Elle est lourde de pluie, glaciale, déformée par la boue.
Je la serre si fort que mes doigts me font mal, comme si, à travers ce cuir détrempé, je pouvais te retenir encore.

Autour de moi, tout s’efface.
La pluie avale les empreintes, les dernières traces des camions, des soldats, de toi.
Ils avaient dit : « On l’a emmenée avec les autres, ne vous inquiétez pas. »
J’avais voulu y croire.
Mais depuis trois jours, aucun camion n’est revenu.
Depuis trois jours, je ne suis plus qu’un corps vide, figé sous cet arbre.

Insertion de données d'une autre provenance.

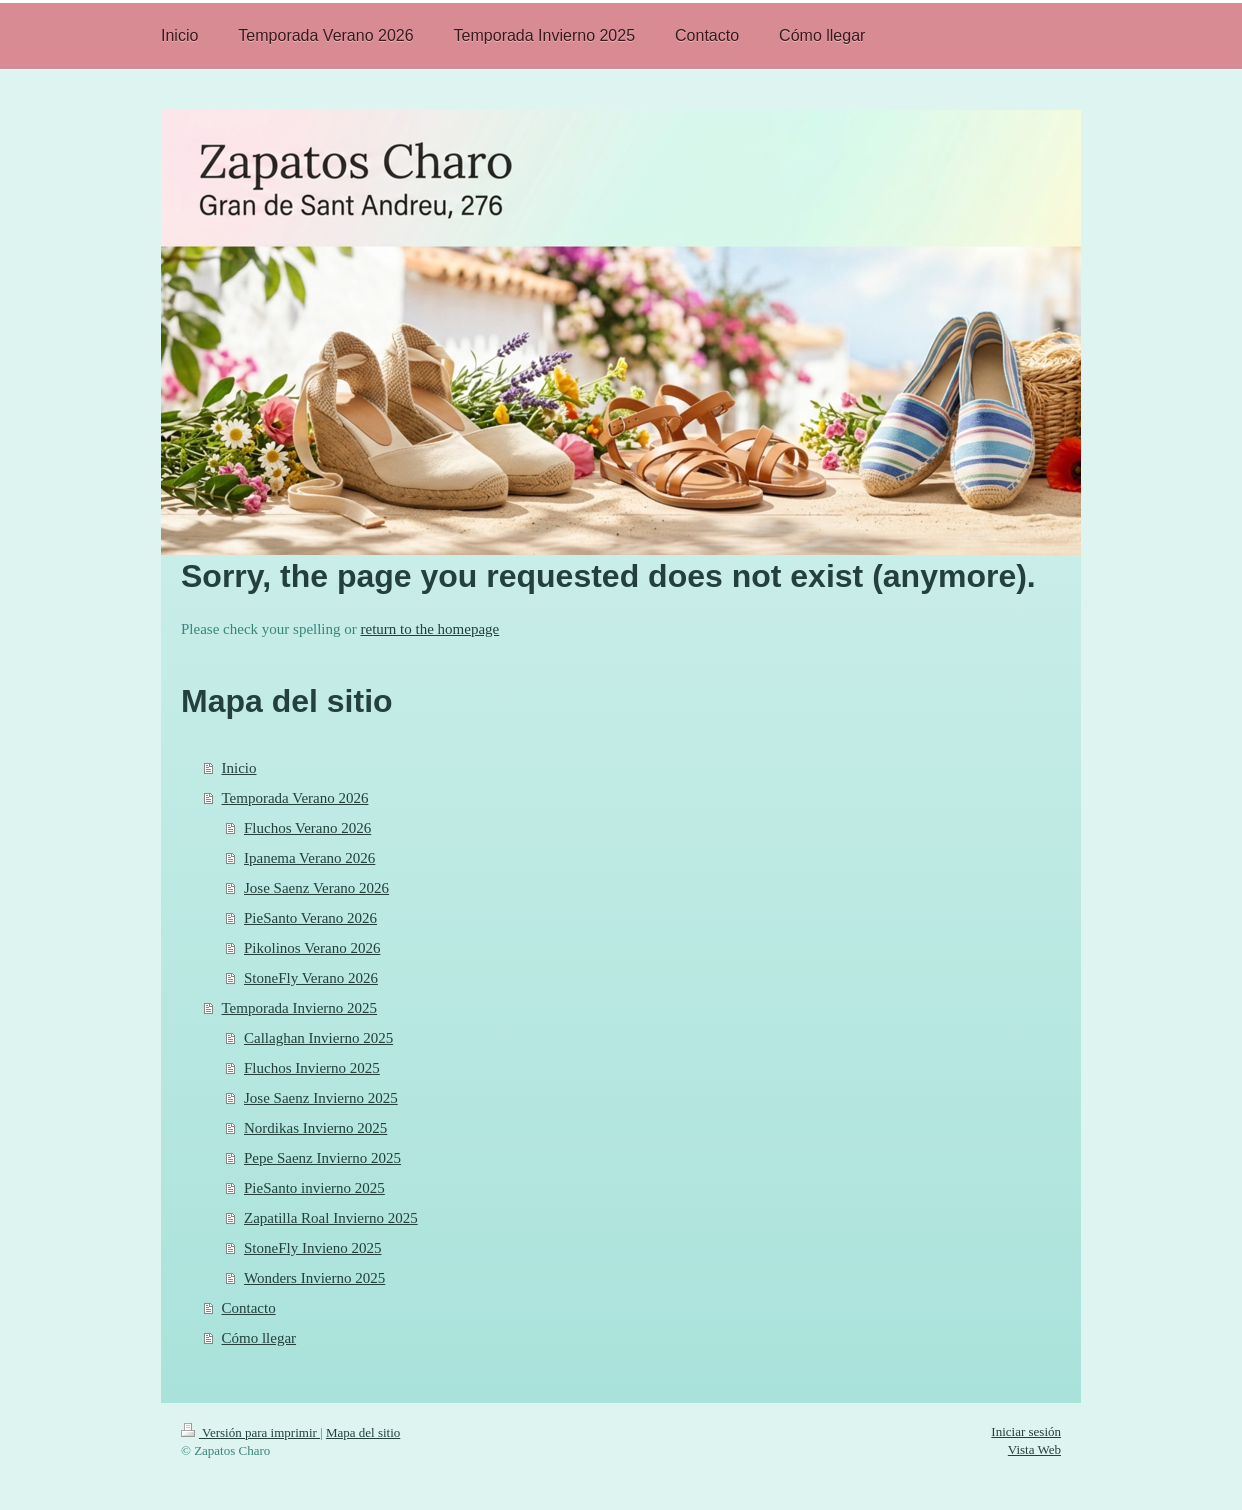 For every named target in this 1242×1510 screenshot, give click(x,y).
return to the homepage (430, 629)
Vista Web (1034, 1449)
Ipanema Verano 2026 (309, 858)
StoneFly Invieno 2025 (313, 1248)
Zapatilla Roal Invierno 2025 (331, 1218)
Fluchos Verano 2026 (307, 828)
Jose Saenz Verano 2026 (316, 888)
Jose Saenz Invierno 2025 (321, 1098)
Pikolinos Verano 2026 (312, 948)
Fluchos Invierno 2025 (312, 1068)
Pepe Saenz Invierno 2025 (322, 1158)
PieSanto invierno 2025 (314, 1188)
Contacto (249, 1308)
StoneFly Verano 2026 (311, 978)
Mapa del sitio (363, 1432)
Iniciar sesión (1026, 1431)
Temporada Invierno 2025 (300, 1008)
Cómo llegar (259, 1338)
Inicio (239, 768)
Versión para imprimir (250, 1432)
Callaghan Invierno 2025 (318, 1038)
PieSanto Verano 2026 (310, 918)
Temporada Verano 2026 (295, 798)
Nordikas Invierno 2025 (315, 1128)
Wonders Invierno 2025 (314, 1278) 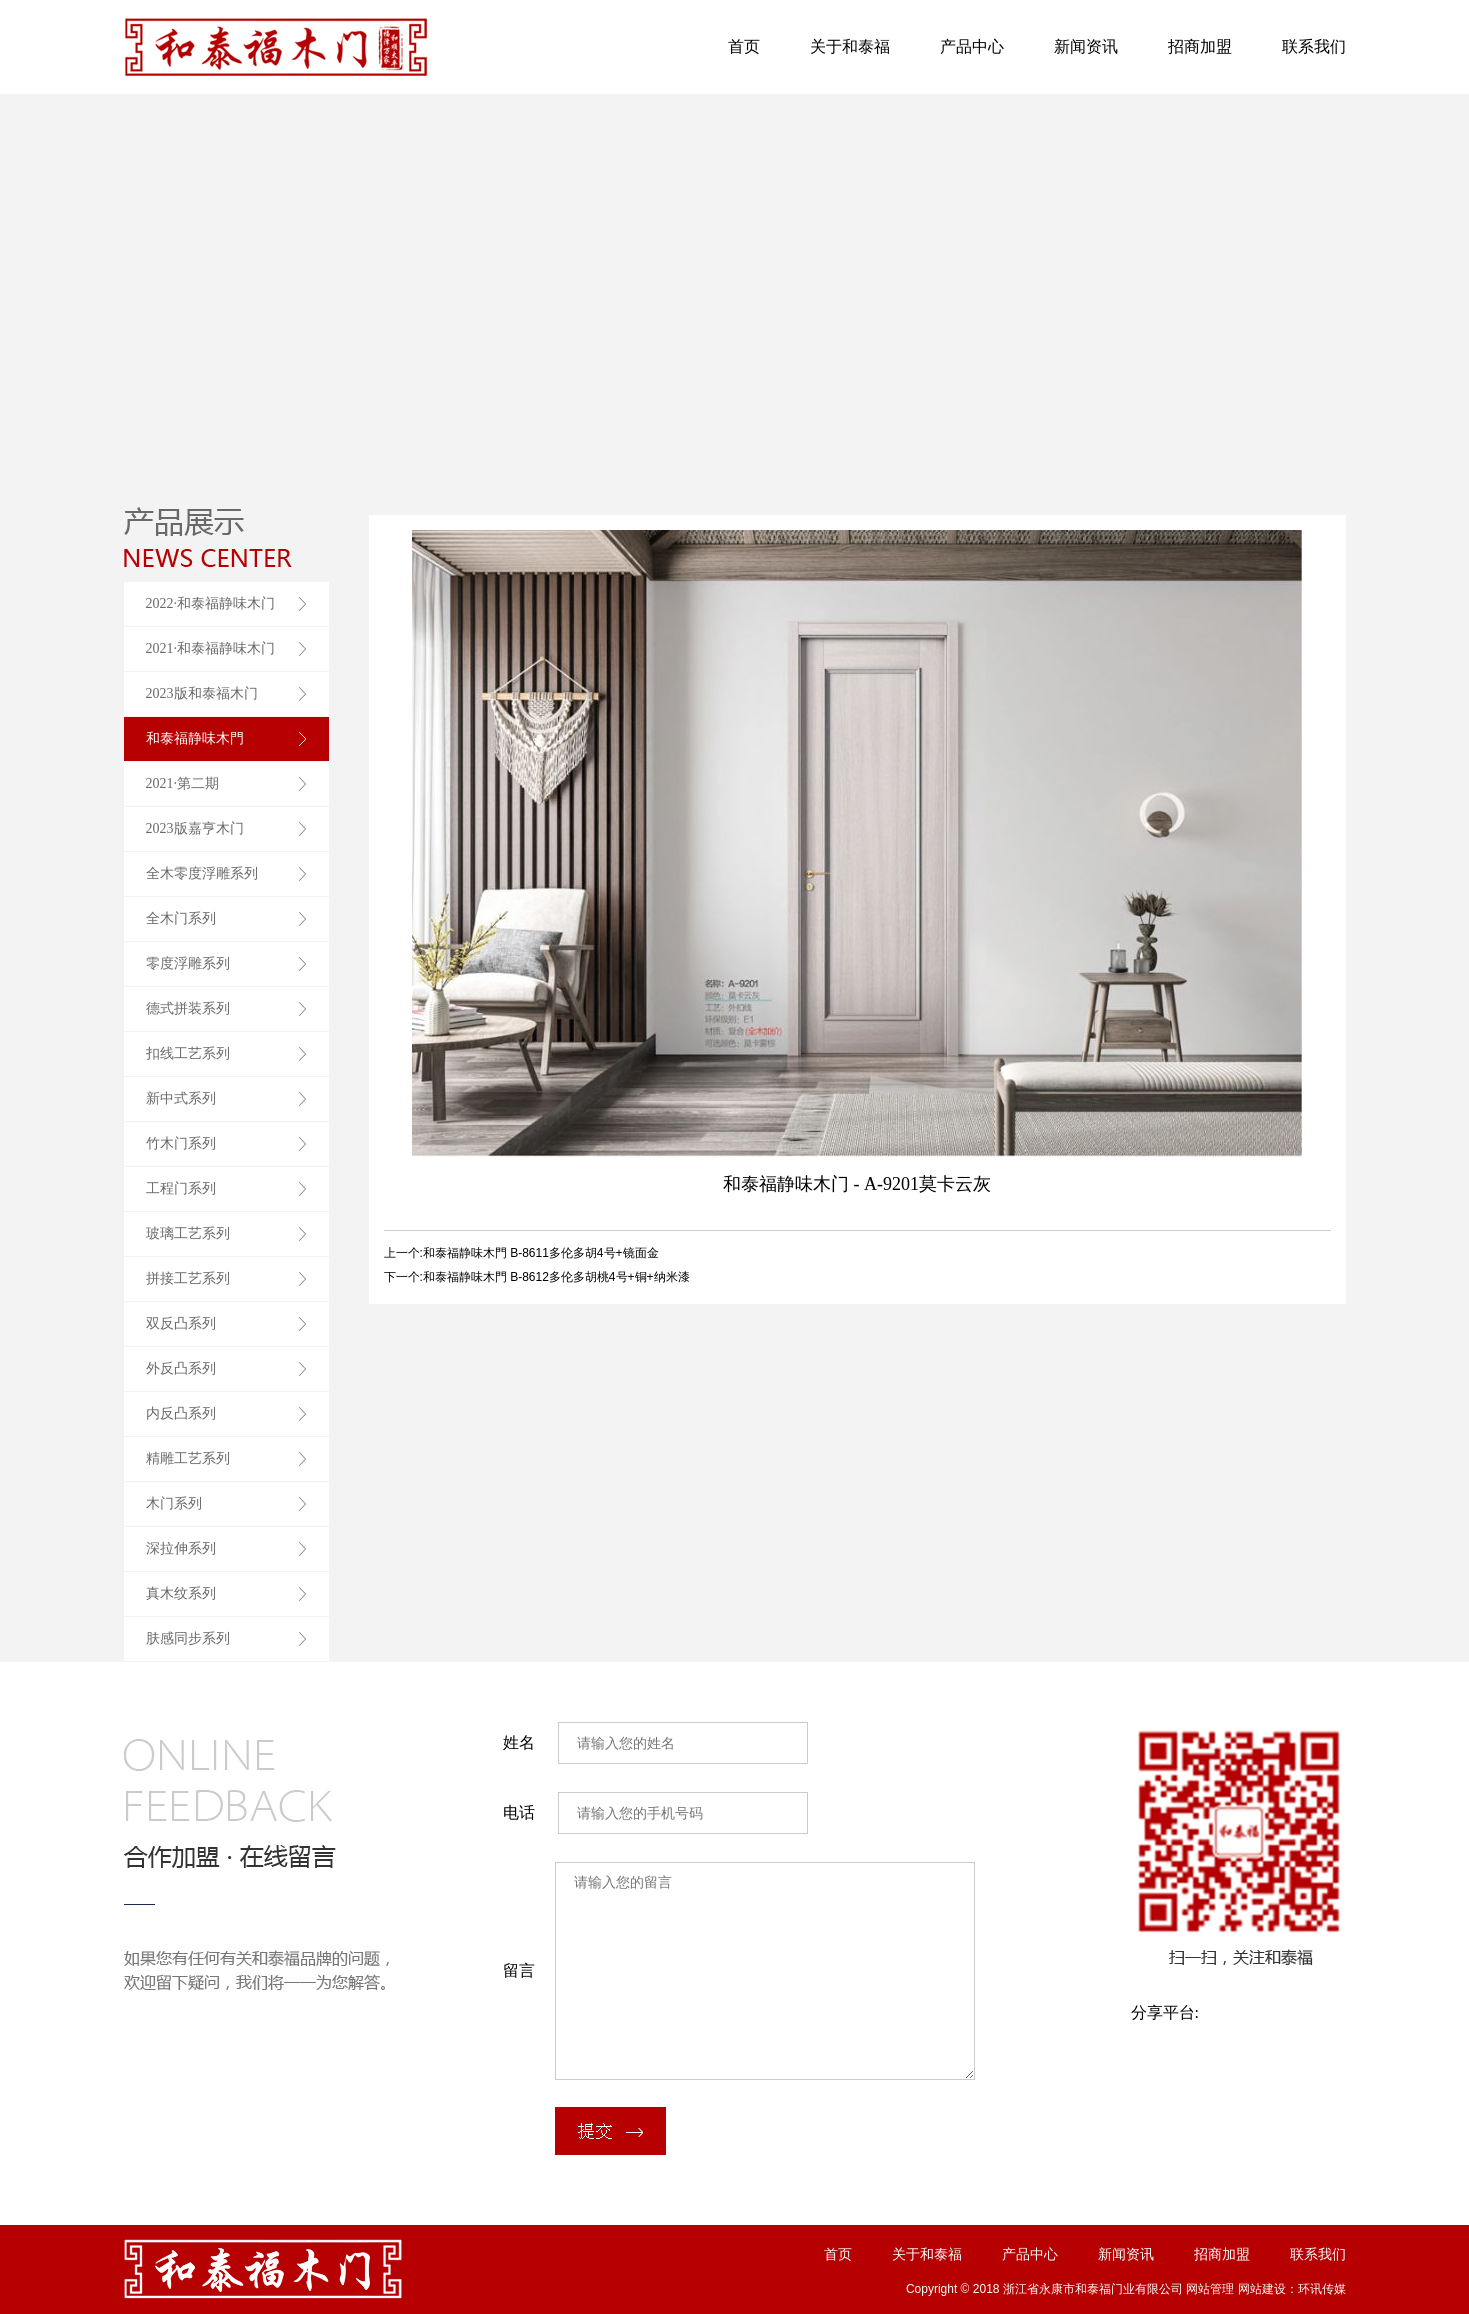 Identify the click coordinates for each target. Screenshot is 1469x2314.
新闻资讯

Ma voix s’est éteinte avec ton cri.
Mon ventre est creux, ma bouche est sèche, et mes bras ne portent plus rien.
Rien qu’un poids invisible, écrasant : ton absence.

La nuit, je m’assoupis parfois, quelques secondes.
Dans ces éclats de sommeil, je te sens encore.
Ton souffle chaud contre mon cou. Tes bras minuscules autour de ma nuque.
Alors je tends la main, je te cherche.
Et je ne rencontre que le froid.
Ce froid qui ne me quitte plus, qui s’insinue partout, jusqu’au cœur.

La pluie tombe.
Fine. Froide. Interminable.
Je ne sais plus quel jour on est. Peut-être hier. Peut-être jamais.
Depuis que les camions ont disparu au bout du chemin, le temps est mort.

Je reste là.
Sous l’arbre.
Là où on m’a arraché ma fille.
Je ne bouge plus.
Peut-être que si je reste assez longtemps, tu reviendras. Peut-être que si je disparais ici, tu me retrouveras de l’autre côté.

Les autres femmes me disent de rentrer.
De dormir.
De manger.
Elles disent : « Peut-être demain. »
Mais demain n’existe plus.

Je me souviens de ta voix.
"Maman, tu viendras me chercher, hein ? Tu promets ?"
J’ai dit oui.
Parce qu’on répond toujours oui à un enfant.
Parce qu’on ne peut pas dire : « Je ne sais pas… Peut-être jamais… »

Chaque nuit, je t’imagine, seule quelque part.
Chaque nuit, je t’entends pleurer.
Et chaque matin, malgré moi, j’espère encore.
Cette espérance est un poison lent : elle me tient debout et m’achève à chaque aube.

Ce matin, un vieil homme est revenu des collines.
Je l’ai aperçu de loin, sa silhouette vacillante sous la pluie.
Il avançait lentement, comme s’il portait un fardeau invisible, chaque pas plus lourd que le précédent.
Je l’ai regardé approcher, et j’ai su.

Il s’est arrêté devant moi.
Il n’a pas parlé.
Ses lèvres tremblaient, mais aucun son n’en sortait.
Puis il a levé la main, lentement, comme s’il craignait de me frapper sans le vouloir.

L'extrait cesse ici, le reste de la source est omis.